> **WORK INSTRUCTION**: Could you set down all of the data again, exactly as it stands?

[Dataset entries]

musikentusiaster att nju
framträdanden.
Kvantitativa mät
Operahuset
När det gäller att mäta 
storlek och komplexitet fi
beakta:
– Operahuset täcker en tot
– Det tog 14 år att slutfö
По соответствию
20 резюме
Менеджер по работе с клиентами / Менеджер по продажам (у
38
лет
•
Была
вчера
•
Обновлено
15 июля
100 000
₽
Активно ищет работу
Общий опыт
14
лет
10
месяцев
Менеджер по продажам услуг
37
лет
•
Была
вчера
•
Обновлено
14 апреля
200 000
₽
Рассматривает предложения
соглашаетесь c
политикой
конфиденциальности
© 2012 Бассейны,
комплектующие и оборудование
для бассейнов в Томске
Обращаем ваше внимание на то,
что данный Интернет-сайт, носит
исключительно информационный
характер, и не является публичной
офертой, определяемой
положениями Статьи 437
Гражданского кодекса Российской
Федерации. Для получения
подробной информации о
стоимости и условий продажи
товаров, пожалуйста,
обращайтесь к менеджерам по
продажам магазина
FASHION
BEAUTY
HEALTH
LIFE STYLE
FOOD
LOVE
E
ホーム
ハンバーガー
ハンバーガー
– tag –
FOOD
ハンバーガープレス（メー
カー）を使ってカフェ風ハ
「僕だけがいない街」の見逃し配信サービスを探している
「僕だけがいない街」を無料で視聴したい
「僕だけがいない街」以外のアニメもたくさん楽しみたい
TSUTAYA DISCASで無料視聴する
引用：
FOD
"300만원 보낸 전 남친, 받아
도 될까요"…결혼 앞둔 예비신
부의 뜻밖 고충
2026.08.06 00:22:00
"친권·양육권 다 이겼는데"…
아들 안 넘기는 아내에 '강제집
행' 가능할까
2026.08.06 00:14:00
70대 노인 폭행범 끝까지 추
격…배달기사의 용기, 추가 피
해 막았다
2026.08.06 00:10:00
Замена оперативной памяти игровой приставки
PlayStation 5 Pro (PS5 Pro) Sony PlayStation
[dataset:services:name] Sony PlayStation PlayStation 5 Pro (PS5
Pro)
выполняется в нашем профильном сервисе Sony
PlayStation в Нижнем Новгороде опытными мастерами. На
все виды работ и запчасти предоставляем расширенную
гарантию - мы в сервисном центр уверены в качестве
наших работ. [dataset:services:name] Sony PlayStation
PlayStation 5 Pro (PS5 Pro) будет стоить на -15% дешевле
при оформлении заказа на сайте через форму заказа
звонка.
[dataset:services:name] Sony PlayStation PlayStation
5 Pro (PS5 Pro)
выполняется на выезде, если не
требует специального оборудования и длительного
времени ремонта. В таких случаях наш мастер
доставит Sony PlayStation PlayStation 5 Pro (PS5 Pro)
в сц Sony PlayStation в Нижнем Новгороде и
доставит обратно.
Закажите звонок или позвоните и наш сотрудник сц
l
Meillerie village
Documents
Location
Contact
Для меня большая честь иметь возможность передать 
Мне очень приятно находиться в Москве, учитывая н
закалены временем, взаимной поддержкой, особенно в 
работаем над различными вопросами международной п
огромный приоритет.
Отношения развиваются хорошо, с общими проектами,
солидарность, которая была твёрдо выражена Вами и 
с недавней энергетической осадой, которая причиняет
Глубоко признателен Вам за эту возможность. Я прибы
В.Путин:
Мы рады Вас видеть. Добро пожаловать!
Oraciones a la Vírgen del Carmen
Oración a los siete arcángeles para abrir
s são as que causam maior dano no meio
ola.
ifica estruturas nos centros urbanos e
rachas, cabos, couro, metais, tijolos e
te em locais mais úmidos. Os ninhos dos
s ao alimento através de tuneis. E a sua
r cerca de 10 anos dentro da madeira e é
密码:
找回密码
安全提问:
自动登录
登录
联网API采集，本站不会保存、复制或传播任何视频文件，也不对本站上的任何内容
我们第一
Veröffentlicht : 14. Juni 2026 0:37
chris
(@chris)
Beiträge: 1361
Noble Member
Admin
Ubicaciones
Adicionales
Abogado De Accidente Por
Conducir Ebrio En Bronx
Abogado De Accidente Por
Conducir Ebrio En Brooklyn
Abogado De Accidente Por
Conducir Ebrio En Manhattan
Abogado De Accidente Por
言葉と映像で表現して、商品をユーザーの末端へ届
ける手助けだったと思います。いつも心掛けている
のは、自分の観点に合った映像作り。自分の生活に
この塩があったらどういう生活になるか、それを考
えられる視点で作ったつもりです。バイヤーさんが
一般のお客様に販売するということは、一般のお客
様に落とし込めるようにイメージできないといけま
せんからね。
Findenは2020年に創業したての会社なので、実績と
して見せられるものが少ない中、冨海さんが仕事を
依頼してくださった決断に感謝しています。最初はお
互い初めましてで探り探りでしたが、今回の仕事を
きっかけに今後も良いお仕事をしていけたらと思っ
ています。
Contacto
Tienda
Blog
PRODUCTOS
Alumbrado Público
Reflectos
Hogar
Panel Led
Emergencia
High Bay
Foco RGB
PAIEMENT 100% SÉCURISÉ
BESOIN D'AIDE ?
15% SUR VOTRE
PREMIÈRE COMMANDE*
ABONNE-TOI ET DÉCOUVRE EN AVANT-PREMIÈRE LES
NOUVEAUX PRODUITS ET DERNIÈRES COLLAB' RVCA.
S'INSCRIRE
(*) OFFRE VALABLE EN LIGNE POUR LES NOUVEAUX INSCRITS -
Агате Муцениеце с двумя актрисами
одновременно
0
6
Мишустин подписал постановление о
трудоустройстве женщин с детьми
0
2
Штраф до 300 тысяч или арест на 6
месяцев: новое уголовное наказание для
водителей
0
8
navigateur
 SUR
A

> **TASK ANSWER**:
musikentusiaster att nju
framträdanden.
Kvantitativa mät
Operahuset
När det gäller att mäta 
storlek och komplexitet fi
beakta:
– Operahuset täcker en tot
– Det tog 14 år att slutfö
По соответствию
20 резюме
Менеджер по работе с клиентами / Менеджер по продажам (у
38
лет
•
Была
вчера
•
Обновлено
15 июля
100 000
₽
Активно ищет работу
Общий опыт
14
лет
10
месяцев
Менеджер по продажам услуг
37
лет
•
Была
вчера
•
Обновлено
14 апреля
200 000
₽
Рассматривает предложения
соглашаетесь c
политикой
конфиденциальности
© 2012 Бассейны,
комплектующие и оборудование
для бассейнов в Томске
Обращаем ваше внимание на то,
что данный Интернет-сайт, носит
исключительно информационный
характер, и не является публичной
офертой, определяемой
положениями Статьи 437
Гражданского кодекса Российской
Федерации. Для получения
подробной информации о
стоимости и условий продажи
товаров, пожалуйста,
обращайтесь к менеджерам по
продажам магазина
FASHION
BEAUTY
HEALTH
LIFE STYLE
FOOD
LOVE
E
ホーム
ハンバーガー
ハンバーガー
– tag –
FOOD
ハンバーガープレス（メー
カー）を使ってカフェ風ハ
「僕だけがいない街」の見逃し配信サービスを探している
「僕だけがいない街」を無料で視聴したい
「僕だけがいない街」以外のアニメもたくさん楽しみたい
TSUTAYA DISCASで無料視聴する
引用：
FOD
"300만원 보낸 전 남친, 받아
도 될까요"…결혼 앞둔 예비신
부의 뜻밖 고충
2026.08.06 00:22:00
"친권·양육권 다 이겼는데"…
아들 안 넘기는 아내에 '강제집
행' 가능할까
2026.08.06 00:14:00
70대 노인 폭행범 끝까지 추
격…배달기사의 용기, 추가 피
해 막았다
2026.08.06 00:10:00
Замена оперативной памяти игровой приставки
PlayStation 5 Pro (PS5 Pro) Sony PlayStation
[dataset:services:name] Sony PlayStation PlayStation 5 Pro (PS5
Pro)
выполняется в нашем профильном сервисе Sony
PlayStation в Нижнем Новгороде опытными мастерами. На
все виды работ и запчасти предоставляем расширенную
гарантию - мы в сервисном центр уверены в качестве
наших работ. [dataset:services:name] Sony PlayStation
PlayStation 5 Pro (PS5 Pro) будет стоить на -15% дешевле
при оформлении заказа на сайте через форму заказа
звонка.
[dataset:services:name] Sony PlayStation PlayStation
5 Pro (PS5 Pro)
выполняется на выезде, если не
требует специального оборудования и длительного
времени ремонта. В таких случаях наш мастер
доставит Sony PlayStation PlayStation 5 Pro (PS5 Pro)
в сц Sony PlayStation в Нижнем Новгороде и
доставит обратно.
Закажите звонок или позвоните и наш сотрудник сц
l
Meillerie village
Documents
Location
Contact
Для меня большая честь иметь возможность передать 
Мне очень приятно находиться в Москве, учитывая н
закалены временем, взаимной поддержкой, особенно в 
работаем над различными вопросами международной п
огромный приоритет.
Отношения развиваются хорошо, с общими проектами,
солидарность, которая была твёрдо выражена Вами и 
с недавней энергетической осадой, которая причиняет
Глубоко признателен Вам за эту возможность. Я прибы
В.Путин:
Мы рады Вас видеть. Добро пожаловать!
Oraciones a la Vírgen del Carmen
Oración a los siete arcángeles para abrir
s são as que causam maior dano no meio
ola.
ifica estruturas nos centros urbanos e
rachas, cabos, couro, metais, tijolos e
te em locais mais úmidos. Os ninhos dos
s ao alimento através de tuneis. E a sua
r cerca de 10 anos dentro da madeira e é
密码:
找回密码
安全提问:
自动登录
登录
联网API采集，本站不会保存、复制或传播任何视频文件，也不对本站上的任何内容
我们第一
Veröffentlicht : 14. Juni 2026 0:37
chris
(@chris)
Beiträge: 1361
Noble Member
Admin
Ubicaciones
Adicionales
Abogado De Accidente Por
Conducir Ebrio En Bronx
Abogado De Accidente Por
Conducir Ebrio En Brooklyn
Abogado De Accidente Por
Conducir Ebrio En Manhattan
Abogado De Accidente Por
言葉と映像で表現して、商品をユーザーの末端へ届
ける手助けだったと思います。いつも心掛けている
のは、自分の観点に合った映像作り。自分の生活に
この塩があったらどういう生活になるか、それを考
えられる視点で作ったつもりです。バイヤーさんが
一般のお客様に販売するということは、一般のお客
様に落とし込めるようにイメージできないといけま
せんからね。
Findenは2020年に創業したての会社なので、実績と
して見せられるものが少ない中、冨海さんが仕事を
依頼してくださった決断に感謝しています。最初はお
互い初めましてで探り探りでしたが、今回の仕事を
きっかけに今後も良いお仕事をしていけたらと思っ
ています。
Contacto
Tienda
Blog
PRODUCTOS
Alumbrado Público
Reflectos
Hogar
Panel Led
Emergencia
High Bay
Foco RGB
PAIEMENT 100% SÉCURISÉ
BESOIN D'AIDE ?
15% SUR VOTRE
PREMIÈRE COMMANDE*
ABONNE-TOI ET DÉCOUVRE EN AVANT-PREMIÈRE LES
NOUVEAUX PRODUITS ET DERNIÈRES COLLAB' RVCA.
S'INSCRIRE
(*) OFFRE VALABLE EN LIGNE POUR LES NOUVEAUX INSCRITS -
Агате Муцениеце с двумя актрисами
одновременно
0
6
Мишустин подписал постановление о
трудоустройстве женщин с детьми
0
2
Штраф до 300 тысяч или арест на 6
месяцев: новое уголовное наказание для
водителей
0
8
navigateur
 SUR
A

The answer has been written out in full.